Access to recombinant erythropoietin by Medicare-entitled dialysis patients in the first year after FDA approval.
JAMA
1992;268(11):1434-40.

The purpose of this study was to assess the sociodemographic factors that influenced the use of recombinant erthyropoietin (rHuEPO) during the first year after the drug was given FDA approval, when clinical guidelines for its use were less well established. Recombinant erthyropoietin is a high cost new medication for the treatment of dialysis-dependent end stage renal disease (ESRD) patients.

Data for this study were derived from Medicare (ESRD PMMIS) claims data; all Medicare patients enrolled in the ESRD program at any time from July 1,1989 through June 30, 1990 who were eligible to receive rHuEPO were included.

Over 50% of all Medicare-entitled dialysis patients were receiving rHuEPO by the end of the first fiscal year following FDA approval. The analyses, which adjusted for age, sex, duration of ESRD, cause of ESRD, dialysis setting, for-profit/not-for-profit status of the treating facility, and network (location), showed a strong association between rHuEPO use and race, with an odds ratio (OR) for blacks versus whites of 0.88 (95% confidence interval =0.86 to 0.91). Only 56% of the black patients undergoing hemodialysis were treated with rHuEPO, compared with 62% of the white patients. These differences persisted even after controlling for medical characteristics. That is, there were lower, adjusted rHuEPO treatment rates in blacks compared with whites, even though the average first-month hematocrit of black patients who received rHuEPO was slightly lower than that of their white counterparts (which might be considered a clinical indicator suggesting a greater level of appropriateness for use of this treatment among blacks).

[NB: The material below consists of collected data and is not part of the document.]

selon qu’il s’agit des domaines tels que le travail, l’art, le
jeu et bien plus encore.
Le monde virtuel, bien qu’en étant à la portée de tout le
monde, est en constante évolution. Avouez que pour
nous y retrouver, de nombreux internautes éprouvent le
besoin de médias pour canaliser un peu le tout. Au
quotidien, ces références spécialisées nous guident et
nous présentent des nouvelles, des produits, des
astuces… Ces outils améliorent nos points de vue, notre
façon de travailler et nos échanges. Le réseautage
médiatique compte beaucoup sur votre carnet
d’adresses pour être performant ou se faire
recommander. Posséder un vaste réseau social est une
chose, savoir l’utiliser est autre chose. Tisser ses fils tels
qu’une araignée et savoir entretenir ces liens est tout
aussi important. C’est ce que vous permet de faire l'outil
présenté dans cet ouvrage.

The authors note that income/wealth differences, uncontrolled in this analysis, might be at least partially responsible for the findings since this might affect patients' ability to afford the 20% co-payment.

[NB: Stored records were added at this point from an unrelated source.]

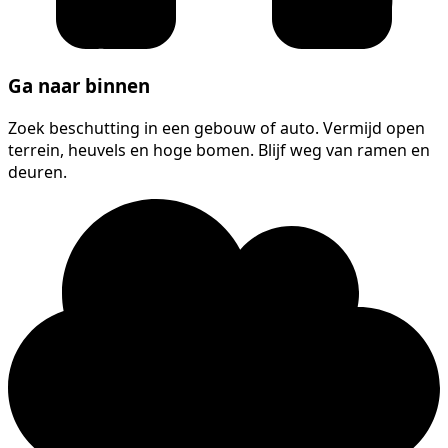
Ga naar binnen
Zoek beschutting in een gebouw of auto. Vermijd open
terrein, heuvels en hoge bomen. Blijf weg van ramen en
deuren.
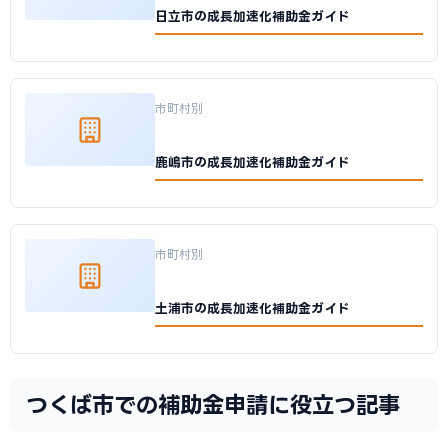
日立市の成長加速化補助金ガイド
市町村別
鹿嶋市の成長加速化補助金ガイド
市町村別
土浦市の成長加速化補助金ガイド
つくば市での補助金申請に役立つ記事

It should be noted that this study may not reflect use of rHuEPO in subsequent years. Financial policies with regard to this treatment, while established with the intent to cover costs for delivering the treatment in average doses established during the early clinical trials, actually set up a financial incentive to use rHuEPO in a particular manner. It was financially advantageous to use rHuEPO as frequently as possible, but to administer it in small doses. The more frequent use of rHuEPO among patients receiving care in for-profit versus not-for-profit facilities could reflect the possibility that for-profit facilities responded to this financial incentive. The authors note that this possibility and the influence of the rHuEPO association with sociodemographic characteristics should be further explored.